### Exercise
Exactly the lines from the one that holds "Foto (682, 2313)" to the end of the data below: retype these and nothing else.
━━━━━ Dataset records ━━━━━
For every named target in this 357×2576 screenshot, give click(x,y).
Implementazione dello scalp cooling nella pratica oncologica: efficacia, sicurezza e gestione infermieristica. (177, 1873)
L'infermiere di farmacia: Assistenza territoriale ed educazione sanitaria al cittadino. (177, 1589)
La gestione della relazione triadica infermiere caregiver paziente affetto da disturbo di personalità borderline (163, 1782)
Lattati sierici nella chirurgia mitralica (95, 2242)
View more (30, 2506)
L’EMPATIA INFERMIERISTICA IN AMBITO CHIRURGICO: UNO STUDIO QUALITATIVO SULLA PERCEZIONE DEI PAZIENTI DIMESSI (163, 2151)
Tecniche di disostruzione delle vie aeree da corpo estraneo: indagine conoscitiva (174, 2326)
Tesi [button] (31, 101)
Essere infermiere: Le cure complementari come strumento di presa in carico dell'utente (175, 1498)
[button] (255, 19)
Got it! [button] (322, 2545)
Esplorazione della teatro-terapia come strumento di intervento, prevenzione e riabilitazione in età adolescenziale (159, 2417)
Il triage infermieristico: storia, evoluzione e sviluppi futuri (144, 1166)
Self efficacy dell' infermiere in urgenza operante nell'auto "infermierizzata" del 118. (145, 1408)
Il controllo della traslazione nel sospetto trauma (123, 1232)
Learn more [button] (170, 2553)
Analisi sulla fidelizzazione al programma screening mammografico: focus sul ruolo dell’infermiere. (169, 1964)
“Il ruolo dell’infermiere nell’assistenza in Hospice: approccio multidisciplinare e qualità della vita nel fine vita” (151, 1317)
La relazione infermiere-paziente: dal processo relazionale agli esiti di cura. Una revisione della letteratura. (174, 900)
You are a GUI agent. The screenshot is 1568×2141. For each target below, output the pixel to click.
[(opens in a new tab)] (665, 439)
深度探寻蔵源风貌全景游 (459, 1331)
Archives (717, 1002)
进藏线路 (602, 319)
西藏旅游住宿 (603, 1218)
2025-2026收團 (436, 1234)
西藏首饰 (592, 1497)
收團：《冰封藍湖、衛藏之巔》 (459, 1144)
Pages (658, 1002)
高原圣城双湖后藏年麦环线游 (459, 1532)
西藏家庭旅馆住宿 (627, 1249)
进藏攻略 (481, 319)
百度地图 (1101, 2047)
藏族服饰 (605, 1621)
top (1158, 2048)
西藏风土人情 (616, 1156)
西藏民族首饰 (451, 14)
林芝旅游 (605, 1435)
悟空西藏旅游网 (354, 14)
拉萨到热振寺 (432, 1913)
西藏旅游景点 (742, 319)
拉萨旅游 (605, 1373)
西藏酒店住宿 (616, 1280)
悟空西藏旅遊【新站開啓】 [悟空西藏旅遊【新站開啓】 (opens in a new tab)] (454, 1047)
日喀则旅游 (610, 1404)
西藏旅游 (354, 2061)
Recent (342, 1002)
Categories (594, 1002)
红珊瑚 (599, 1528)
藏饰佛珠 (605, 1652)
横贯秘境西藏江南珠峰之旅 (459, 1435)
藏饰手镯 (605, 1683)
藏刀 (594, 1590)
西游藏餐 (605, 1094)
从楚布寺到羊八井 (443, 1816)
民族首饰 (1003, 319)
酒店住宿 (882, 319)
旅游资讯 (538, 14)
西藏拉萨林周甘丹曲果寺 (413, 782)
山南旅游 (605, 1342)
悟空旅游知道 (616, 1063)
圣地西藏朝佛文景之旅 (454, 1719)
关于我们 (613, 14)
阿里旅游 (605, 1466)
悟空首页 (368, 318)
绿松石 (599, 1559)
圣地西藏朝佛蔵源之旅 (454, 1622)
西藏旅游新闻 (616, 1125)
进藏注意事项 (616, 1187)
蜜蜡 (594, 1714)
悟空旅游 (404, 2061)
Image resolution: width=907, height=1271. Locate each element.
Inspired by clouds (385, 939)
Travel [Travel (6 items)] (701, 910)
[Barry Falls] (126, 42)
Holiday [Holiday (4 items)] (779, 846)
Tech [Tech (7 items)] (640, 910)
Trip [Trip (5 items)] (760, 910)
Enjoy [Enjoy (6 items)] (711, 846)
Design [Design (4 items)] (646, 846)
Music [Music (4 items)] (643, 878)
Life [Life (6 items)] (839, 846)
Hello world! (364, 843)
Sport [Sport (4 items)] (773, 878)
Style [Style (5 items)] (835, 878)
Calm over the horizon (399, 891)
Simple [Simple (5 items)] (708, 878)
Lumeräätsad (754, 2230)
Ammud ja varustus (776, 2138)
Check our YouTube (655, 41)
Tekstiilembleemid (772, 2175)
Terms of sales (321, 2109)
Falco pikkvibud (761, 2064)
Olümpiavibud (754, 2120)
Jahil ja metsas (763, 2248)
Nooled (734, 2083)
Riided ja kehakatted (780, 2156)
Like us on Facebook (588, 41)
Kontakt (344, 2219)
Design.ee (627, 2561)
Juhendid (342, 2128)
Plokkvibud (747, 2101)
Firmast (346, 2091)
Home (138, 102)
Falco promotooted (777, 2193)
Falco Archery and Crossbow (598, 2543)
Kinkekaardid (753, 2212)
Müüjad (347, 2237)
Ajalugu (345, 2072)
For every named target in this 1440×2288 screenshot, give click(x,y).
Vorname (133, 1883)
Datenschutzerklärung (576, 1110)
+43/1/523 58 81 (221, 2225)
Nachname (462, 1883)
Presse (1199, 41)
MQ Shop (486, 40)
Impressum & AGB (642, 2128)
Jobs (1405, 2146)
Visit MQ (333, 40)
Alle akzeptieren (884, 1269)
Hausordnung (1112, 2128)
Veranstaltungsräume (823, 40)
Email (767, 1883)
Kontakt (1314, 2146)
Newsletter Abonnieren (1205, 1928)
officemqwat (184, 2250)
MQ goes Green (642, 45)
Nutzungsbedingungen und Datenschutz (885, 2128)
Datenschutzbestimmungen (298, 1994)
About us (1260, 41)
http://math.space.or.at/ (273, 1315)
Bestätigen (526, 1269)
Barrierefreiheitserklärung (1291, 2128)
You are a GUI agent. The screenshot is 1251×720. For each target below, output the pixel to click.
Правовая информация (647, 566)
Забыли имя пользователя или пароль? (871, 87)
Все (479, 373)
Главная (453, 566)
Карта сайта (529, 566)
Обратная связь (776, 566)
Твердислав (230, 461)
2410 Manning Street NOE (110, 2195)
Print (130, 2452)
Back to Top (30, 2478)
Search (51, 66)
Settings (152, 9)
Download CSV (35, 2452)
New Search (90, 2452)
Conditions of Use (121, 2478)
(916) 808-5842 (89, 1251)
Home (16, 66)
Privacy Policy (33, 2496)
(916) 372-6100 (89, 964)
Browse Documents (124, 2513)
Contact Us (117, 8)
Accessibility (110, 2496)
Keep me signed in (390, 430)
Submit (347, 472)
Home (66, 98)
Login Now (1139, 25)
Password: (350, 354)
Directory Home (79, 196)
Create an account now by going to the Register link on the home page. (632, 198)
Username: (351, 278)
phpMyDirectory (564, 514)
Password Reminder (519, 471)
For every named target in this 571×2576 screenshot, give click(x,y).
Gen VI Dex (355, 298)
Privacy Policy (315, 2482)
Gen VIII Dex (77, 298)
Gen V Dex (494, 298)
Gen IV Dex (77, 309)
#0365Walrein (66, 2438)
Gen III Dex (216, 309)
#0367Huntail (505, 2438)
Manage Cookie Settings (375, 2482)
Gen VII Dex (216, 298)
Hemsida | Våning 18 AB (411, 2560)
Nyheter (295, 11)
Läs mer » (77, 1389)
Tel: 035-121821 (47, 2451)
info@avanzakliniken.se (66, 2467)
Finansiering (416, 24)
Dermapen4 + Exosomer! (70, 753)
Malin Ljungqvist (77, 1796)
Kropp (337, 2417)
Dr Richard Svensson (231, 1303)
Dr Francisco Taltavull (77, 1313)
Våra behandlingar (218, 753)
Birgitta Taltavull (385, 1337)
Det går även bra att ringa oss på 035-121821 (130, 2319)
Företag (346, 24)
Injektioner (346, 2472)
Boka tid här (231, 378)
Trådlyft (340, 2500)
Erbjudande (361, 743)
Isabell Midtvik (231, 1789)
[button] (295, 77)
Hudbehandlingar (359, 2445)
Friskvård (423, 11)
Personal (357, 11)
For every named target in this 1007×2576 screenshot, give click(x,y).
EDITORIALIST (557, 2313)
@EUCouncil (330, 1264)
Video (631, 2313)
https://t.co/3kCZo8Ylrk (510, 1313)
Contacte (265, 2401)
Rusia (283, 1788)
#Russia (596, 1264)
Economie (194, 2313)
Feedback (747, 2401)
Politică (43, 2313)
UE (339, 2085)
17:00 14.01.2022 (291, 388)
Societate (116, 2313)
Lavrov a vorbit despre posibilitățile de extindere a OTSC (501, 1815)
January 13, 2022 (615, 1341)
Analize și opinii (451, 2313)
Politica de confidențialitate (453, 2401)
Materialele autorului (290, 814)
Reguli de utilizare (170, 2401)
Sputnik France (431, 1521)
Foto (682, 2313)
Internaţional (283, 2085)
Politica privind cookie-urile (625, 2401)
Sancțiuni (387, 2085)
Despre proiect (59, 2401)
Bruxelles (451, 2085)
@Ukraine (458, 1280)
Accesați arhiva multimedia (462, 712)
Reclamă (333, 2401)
━━━━━
### Exercise response
Foto (682, 2313)
Internaţional (283, 2085)
Politica privind cookie-urile (625, 2401)
Sancțiuni (387, 2085)
Despre proiect (59, 2401)
Bruxelles (451, 2085)
@Ukraine (458, 1280)
Accesați arhiva multimedia (462, 712)
Reclamă (333, 2401)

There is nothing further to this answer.